Since 17 December when a corruption scandal erupted in Turkey, Prime Minister Recep Tayyip Erdogan has labeled his struggle against graft charges as a new ‘Independence War’.
He says the war is being waged against almost everyone, both inside and outside Turkey. In short, anyone who has dared to refer to the December events as high-level corruption.
For a Turk the term Independence War resonates strongly as it refers to the nation’s fight in the wake of the First World War against invading armies of European powers.
In the midst of these unprecedented corruption allegations, an ordinary local election has been turned into a vote of confidence; a ‘life or death’ issue for Erdogan.

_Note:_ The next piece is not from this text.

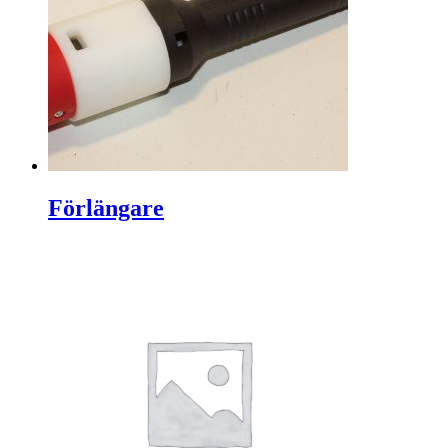
Förlängare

He has indicated that winning the 30 March poll would be to defeat of all of Turkey’s enemies.
Erdogan claims he is fighting against shadowy foreigners – which he refuses to specifically name – who envy Turkey’s rise as a global power and do their best to torpedo it.
With foreign powers, of course, come domestic collaborators. In this case the traitor is the Hizmet Movement whose leader, Islamic scholar Fethullah Gulen, had until very recently been regarded as one of the strongest supporters of Erdogan’s drive for democracy, rule of law and EU-related reforms.
Erdogan has openly called the 17 December ‘coup’, a continuation of Gezi Park, the scene of anti-government protests in 2013. The ‘traitors’ of Gezi, the urban, mostly secular, and well-educated Turks have now been replaced by the followers of the Hizmet movement.